Working through the lines below, return each one that holds "entrystream".
====================
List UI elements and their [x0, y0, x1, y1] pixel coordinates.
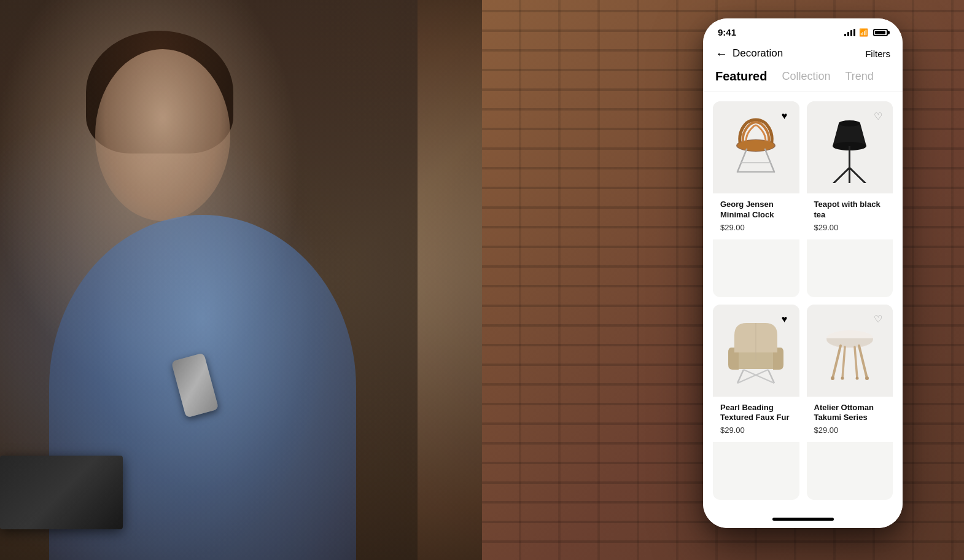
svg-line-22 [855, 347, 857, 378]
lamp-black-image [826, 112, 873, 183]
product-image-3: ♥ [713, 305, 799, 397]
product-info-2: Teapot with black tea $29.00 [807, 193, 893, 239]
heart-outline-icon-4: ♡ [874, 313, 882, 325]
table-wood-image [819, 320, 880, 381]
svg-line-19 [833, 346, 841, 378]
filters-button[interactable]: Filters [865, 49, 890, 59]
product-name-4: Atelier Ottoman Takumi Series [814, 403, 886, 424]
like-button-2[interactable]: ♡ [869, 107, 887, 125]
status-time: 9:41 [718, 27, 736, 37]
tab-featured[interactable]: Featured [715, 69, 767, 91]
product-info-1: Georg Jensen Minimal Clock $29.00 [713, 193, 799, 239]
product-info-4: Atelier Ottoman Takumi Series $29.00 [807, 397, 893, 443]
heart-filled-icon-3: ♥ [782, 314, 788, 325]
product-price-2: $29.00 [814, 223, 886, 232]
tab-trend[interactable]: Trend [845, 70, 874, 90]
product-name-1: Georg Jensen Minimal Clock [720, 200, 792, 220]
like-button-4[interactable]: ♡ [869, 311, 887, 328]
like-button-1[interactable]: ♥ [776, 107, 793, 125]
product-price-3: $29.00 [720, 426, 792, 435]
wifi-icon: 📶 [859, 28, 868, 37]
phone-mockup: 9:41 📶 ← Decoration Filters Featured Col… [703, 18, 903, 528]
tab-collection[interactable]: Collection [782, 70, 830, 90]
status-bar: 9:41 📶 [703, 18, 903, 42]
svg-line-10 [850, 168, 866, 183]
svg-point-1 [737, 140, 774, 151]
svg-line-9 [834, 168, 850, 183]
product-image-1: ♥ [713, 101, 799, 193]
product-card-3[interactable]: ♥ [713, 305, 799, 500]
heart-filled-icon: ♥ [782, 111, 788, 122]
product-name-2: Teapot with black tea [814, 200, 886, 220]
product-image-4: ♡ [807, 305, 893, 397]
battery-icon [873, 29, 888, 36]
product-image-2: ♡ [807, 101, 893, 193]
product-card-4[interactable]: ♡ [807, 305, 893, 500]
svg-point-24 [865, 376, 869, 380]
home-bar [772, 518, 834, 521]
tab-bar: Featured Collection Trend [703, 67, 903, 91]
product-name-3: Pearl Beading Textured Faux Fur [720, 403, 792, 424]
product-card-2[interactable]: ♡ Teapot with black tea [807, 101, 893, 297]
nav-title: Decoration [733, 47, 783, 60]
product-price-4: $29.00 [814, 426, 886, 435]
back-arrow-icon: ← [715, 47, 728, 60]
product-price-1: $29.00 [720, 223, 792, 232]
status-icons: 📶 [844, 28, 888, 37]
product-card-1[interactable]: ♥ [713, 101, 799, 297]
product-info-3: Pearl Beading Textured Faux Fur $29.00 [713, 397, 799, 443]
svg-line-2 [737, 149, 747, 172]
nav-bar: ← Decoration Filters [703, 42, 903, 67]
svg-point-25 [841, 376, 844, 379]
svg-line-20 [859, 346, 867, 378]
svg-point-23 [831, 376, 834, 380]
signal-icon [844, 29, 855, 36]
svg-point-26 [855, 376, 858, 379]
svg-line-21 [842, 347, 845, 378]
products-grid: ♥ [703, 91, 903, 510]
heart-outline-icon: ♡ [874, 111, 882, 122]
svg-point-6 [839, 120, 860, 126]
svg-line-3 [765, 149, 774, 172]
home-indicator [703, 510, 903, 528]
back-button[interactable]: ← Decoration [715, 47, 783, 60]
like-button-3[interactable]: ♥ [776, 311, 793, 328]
====================
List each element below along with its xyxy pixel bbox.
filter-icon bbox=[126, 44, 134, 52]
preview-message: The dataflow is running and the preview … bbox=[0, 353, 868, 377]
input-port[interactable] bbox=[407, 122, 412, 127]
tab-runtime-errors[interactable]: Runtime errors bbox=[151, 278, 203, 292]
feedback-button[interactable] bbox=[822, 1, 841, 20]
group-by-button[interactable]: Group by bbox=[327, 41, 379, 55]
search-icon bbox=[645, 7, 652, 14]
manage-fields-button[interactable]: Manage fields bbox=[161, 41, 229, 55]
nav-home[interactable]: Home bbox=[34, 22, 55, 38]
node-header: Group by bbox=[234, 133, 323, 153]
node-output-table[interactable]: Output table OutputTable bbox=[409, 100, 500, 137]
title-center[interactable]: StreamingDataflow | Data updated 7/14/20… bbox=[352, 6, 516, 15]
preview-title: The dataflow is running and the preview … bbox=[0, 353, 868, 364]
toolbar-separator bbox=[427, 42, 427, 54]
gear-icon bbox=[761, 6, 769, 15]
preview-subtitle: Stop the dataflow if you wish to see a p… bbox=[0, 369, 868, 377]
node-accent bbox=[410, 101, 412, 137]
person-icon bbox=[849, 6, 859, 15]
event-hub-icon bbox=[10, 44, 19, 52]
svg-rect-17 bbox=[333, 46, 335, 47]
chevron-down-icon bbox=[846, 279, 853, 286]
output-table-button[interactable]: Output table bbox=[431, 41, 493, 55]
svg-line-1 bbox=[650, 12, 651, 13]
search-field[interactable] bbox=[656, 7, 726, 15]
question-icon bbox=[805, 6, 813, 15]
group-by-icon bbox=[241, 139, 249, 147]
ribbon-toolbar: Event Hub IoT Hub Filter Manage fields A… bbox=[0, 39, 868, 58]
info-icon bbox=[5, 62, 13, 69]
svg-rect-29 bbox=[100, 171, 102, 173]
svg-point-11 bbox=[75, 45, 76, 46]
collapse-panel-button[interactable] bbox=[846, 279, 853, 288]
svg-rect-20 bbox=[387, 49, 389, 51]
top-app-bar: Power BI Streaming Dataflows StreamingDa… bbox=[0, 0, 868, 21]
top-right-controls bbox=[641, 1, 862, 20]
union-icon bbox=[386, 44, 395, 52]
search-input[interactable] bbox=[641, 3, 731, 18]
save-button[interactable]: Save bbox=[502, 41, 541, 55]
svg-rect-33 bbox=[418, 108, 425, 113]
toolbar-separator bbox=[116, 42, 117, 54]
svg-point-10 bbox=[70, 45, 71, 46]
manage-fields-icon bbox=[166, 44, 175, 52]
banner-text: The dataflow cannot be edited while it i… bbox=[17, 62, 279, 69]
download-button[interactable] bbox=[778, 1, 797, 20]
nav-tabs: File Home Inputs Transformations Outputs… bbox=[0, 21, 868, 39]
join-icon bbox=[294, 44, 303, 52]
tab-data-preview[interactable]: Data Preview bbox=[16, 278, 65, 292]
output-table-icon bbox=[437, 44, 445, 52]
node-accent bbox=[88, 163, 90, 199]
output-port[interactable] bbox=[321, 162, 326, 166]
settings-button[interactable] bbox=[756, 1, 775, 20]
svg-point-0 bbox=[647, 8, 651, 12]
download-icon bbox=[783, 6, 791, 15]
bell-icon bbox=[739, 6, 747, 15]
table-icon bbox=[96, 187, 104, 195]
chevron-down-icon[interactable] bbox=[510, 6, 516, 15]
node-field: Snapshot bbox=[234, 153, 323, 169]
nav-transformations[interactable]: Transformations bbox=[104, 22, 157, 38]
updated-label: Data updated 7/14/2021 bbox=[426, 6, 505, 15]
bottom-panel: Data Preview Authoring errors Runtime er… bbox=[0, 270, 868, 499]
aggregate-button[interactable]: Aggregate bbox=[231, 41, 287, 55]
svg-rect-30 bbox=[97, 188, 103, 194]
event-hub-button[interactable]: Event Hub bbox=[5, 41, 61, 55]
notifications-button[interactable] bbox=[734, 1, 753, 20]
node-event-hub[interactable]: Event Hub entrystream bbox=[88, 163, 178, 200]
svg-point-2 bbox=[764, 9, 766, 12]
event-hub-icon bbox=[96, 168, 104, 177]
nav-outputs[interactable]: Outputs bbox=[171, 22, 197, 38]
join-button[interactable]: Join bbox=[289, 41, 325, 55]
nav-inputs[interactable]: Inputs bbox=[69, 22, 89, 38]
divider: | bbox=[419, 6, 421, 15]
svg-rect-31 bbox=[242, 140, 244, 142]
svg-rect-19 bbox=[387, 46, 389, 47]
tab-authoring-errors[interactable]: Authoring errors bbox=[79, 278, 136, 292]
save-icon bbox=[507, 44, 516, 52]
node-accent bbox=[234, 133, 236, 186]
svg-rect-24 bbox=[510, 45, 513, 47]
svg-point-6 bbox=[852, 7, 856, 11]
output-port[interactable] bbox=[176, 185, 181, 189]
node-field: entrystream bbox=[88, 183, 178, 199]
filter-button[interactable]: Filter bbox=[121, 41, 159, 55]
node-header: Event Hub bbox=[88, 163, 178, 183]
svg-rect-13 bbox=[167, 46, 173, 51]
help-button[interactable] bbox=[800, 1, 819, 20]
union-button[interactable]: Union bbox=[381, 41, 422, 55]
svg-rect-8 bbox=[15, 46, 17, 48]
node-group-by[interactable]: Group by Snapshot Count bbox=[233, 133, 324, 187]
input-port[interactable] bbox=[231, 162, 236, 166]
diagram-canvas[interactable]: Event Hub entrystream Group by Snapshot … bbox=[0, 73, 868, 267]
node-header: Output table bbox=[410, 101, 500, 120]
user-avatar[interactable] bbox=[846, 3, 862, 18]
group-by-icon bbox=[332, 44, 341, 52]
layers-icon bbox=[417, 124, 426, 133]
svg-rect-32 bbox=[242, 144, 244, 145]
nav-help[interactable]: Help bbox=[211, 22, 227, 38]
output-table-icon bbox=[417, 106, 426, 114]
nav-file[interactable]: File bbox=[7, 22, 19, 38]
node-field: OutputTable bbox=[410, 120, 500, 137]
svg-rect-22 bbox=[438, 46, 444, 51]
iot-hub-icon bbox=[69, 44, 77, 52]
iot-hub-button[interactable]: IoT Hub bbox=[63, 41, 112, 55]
====================
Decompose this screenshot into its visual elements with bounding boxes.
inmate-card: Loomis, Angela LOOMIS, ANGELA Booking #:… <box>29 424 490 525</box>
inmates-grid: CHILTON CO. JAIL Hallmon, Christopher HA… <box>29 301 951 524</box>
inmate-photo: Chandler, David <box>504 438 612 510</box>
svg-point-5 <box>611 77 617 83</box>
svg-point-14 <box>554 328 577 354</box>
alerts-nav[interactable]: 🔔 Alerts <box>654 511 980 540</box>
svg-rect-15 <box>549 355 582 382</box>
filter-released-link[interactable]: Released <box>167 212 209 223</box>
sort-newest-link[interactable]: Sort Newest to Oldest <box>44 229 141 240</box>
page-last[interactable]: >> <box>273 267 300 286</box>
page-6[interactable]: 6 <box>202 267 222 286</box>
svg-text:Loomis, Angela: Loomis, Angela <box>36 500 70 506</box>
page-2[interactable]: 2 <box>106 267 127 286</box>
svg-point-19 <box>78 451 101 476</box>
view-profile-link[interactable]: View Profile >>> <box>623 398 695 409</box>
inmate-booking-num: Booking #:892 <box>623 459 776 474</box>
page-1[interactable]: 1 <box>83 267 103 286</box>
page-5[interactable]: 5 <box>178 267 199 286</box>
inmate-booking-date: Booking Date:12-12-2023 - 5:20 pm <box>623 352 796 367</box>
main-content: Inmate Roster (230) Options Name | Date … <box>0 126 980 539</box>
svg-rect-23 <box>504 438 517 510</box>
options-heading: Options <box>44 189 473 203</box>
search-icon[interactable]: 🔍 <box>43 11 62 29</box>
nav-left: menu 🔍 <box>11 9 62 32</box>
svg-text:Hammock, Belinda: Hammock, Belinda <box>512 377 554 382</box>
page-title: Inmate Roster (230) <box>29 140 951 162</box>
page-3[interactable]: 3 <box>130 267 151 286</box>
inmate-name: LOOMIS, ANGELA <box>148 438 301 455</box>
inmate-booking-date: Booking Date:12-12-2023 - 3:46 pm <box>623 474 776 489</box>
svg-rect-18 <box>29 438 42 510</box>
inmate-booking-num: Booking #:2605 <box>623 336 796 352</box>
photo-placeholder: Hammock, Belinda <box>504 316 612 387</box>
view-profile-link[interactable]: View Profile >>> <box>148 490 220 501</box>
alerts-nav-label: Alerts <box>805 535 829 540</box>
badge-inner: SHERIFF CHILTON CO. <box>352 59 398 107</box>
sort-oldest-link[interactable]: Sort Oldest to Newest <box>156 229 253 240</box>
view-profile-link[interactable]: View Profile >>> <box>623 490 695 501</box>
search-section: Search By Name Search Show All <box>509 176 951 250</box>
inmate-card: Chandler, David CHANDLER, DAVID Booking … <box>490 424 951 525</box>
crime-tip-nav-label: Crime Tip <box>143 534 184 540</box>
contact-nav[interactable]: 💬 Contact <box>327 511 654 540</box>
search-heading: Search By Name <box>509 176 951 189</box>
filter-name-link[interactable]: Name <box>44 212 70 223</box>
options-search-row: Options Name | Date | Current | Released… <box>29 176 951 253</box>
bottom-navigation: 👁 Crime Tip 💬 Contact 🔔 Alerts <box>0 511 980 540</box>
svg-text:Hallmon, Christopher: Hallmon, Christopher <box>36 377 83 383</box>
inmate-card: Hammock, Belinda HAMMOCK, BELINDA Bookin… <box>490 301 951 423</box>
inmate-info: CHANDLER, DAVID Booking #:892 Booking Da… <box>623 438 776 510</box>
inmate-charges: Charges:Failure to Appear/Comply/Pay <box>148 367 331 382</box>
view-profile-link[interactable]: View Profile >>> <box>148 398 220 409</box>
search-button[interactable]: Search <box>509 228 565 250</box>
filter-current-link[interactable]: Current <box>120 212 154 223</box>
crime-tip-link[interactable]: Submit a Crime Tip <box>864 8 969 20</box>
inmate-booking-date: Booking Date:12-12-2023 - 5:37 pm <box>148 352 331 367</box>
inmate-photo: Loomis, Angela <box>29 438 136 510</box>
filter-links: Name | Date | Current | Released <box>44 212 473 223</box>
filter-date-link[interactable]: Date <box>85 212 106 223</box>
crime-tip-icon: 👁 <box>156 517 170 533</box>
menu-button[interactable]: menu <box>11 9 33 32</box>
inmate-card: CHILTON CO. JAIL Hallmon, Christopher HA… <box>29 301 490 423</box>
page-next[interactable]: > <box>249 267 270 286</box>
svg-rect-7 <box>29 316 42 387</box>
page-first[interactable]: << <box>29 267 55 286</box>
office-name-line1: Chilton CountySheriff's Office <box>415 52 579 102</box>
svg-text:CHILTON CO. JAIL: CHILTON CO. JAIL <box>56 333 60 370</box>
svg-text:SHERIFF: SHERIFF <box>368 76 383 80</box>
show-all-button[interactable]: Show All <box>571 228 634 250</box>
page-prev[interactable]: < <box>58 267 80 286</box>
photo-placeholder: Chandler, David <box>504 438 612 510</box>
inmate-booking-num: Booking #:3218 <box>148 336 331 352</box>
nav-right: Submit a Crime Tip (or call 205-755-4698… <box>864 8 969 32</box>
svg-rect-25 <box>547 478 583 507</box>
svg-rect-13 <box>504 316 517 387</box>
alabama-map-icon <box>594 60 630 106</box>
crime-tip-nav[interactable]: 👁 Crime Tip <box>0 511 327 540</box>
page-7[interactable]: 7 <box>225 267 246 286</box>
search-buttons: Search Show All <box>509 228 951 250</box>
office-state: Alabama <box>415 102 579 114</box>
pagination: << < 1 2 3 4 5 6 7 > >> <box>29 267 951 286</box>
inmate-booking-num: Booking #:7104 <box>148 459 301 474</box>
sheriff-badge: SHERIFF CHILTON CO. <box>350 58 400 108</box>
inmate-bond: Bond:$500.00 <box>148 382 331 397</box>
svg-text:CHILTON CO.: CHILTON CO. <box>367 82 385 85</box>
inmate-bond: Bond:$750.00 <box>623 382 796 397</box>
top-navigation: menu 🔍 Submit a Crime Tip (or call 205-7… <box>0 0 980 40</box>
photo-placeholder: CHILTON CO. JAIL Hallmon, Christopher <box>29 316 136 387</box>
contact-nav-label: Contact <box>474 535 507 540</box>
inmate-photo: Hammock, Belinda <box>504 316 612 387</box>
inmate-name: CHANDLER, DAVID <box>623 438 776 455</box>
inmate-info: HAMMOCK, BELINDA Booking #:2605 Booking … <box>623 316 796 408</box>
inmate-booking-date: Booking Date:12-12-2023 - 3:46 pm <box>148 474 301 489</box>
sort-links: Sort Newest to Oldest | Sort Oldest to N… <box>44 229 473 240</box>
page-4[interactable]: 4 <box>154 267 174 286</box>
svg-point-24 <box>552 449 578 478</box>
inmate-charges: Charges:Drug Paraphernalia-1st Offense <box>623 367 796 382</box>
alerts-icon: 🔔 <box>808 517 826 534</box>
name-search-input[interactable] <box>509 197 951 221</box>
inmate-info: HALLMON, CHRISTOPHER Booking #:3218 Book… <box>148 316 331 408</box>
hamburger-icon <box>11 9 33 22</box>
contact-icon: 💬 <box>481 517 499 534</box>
====================
## TASK ANSWER
node-event-hub[interactable]: Event Hub entrystream bbox=[88, 163, 178, 200]
node-field: entrystream bbox=[88, 183, 178, 199]
diagram-canvas[interactable]: Event Hub entrystream Group by Snapshot … bbox=[0, 73, 868, 267]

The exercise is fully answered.